The technology development I was comfortable with, but these ideas from ecology and evolution were largely new to me. But the Foster lab knows their ecology and evolution and I soon found myself immersed in a fascinating literature I barely knew existed. Theoretical ecology is by now a vast subject that goes back at least a hundred years, with some of the earliest experiments from the 1930s using microbes (albeit with the protist Paramecium, rather than bacteria)3.

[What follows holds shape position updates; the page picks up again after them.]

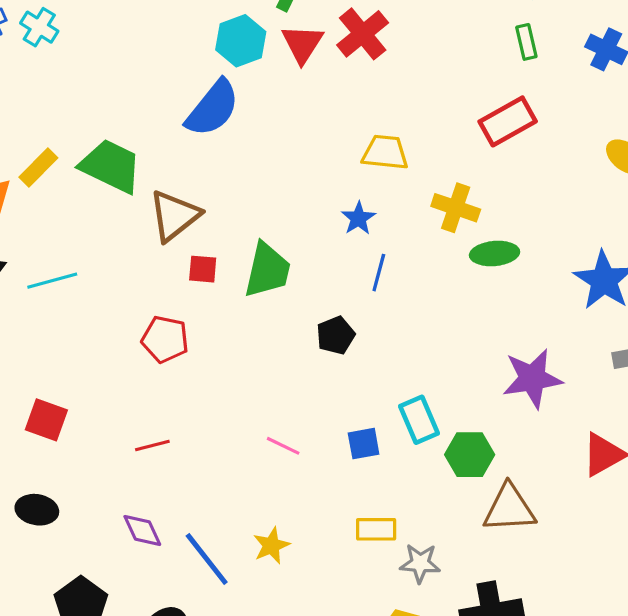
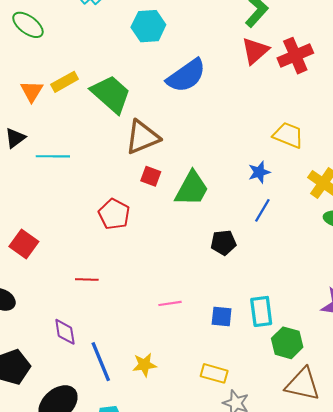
cyan hexagon: (241, 41) -> (148, 26), moved
pink line: (283, 446) -> (170, 303), turned -50

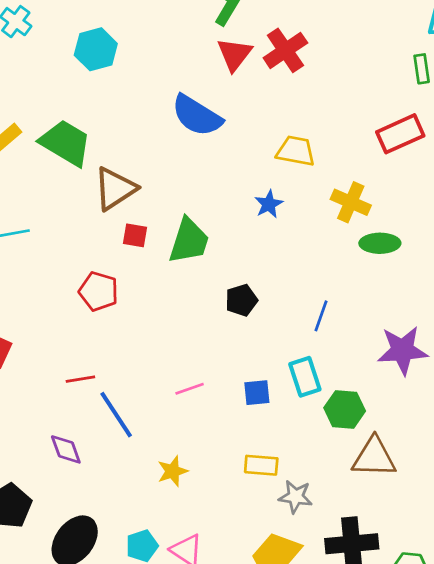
blue semicircle: (186, 76) -> (197, 116), moved, turned 78
blue line: (262, 210) -> (321, 316), moved
blue line: (101, 362) -> (116, 415), moved

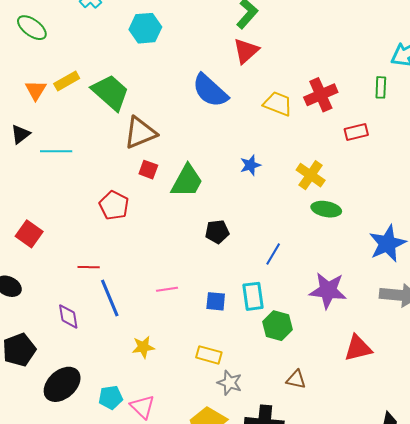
red cross: (285, 50) -> (321, 95), moved
red rectangle: (400, 134) -> (356, 132), size x0.7
yellow trapezoid: (296, 151) -> (278, 104), moved
brown triangle: (374, 457) -> (296, 379), moved, size x0.6

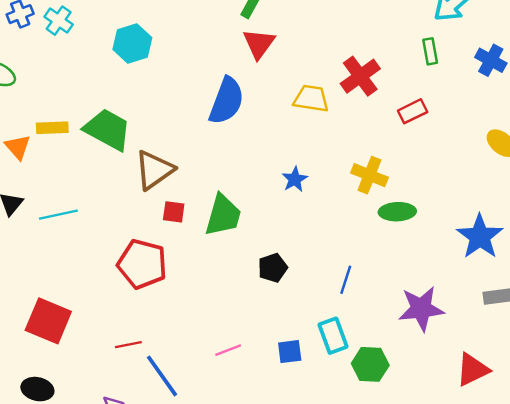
yellow rectangle: (67, 81) -> (52, 128), turned 40
blue semicircle: (210, 91) -> (226, 101), turned -99
red pentagon: (114, 205) -> (142, 264), size x1.4
red square: (29, 234) -> (48, 321), size x1.4

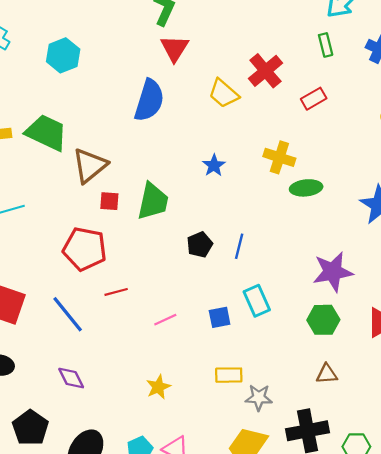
yellow trapezoid: (311, 99) -> (224, 93), turned -144
blue line: (346, 280) -> (239, 246), moved
red line: (128, 345) -> (116, 292), moved
green hexagon: (370, 364) -> (323, 320), moved
blue line: (162, 376) -> (68, 314), moved

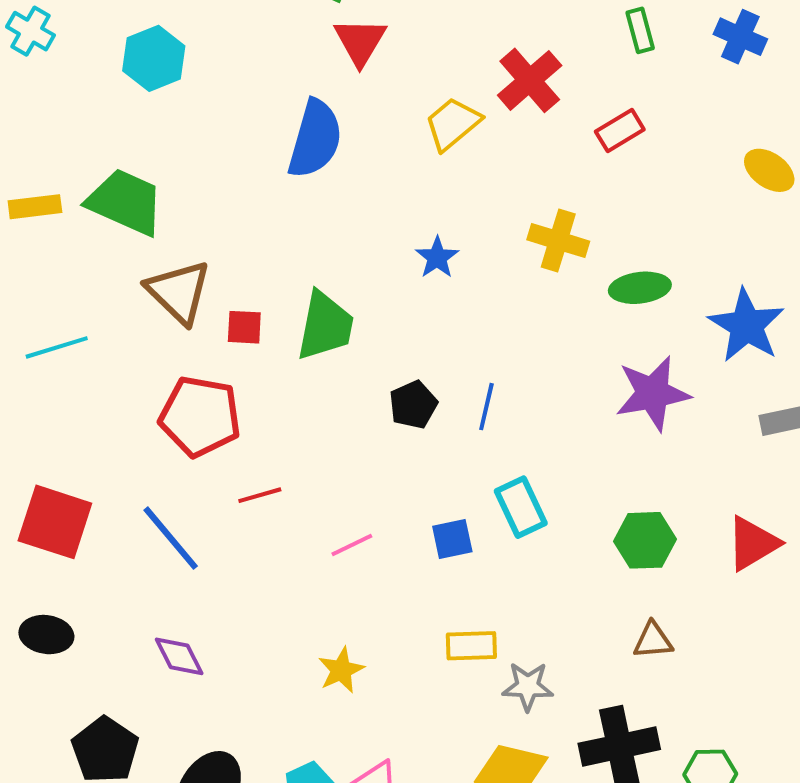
yellow trapezoid: (224, 93) -> (453, 124), turned 100
brown triangle: (90, 165) -> (179, 292), moved, turned -36
green ellipse: (306, 188) -> (640, 288), moved
purple star: (333, 272) -> (653, 393), moved

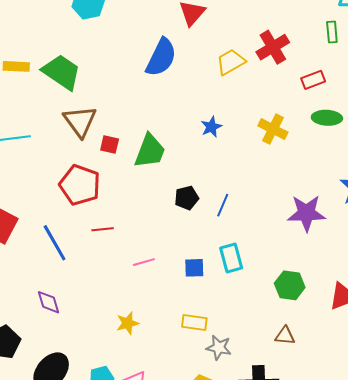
green ellipse: (640, 288) -> (327, 118), moved

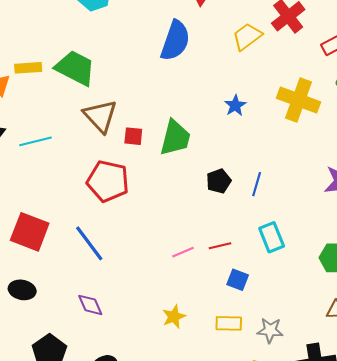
yellow cross: (273, 129) -> (298, 100), size x1.4
red line: (103, 229) -> (220, 246), moved
blue square: (194, 268) -> (238, 280), moved, turned 30
yellow rectangle: (194, 322) -> (229, 323), moved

Back to it: we had the potential technology, but which bacteria should we print? The obvious choice for a first project was E. coli. Not only is it a model organism but  strains naturally compete with each other using protein toxins called colicins. Also, thankfully, two postdoctoral researchers at the time, Despoina Mavridou and Diego Gonzalez, were working on a colicin tool box for the lab4. Studying toxin interactions also made sense because the phenotypes should be strong and clear: if cells are killed, they should simply disappear from view.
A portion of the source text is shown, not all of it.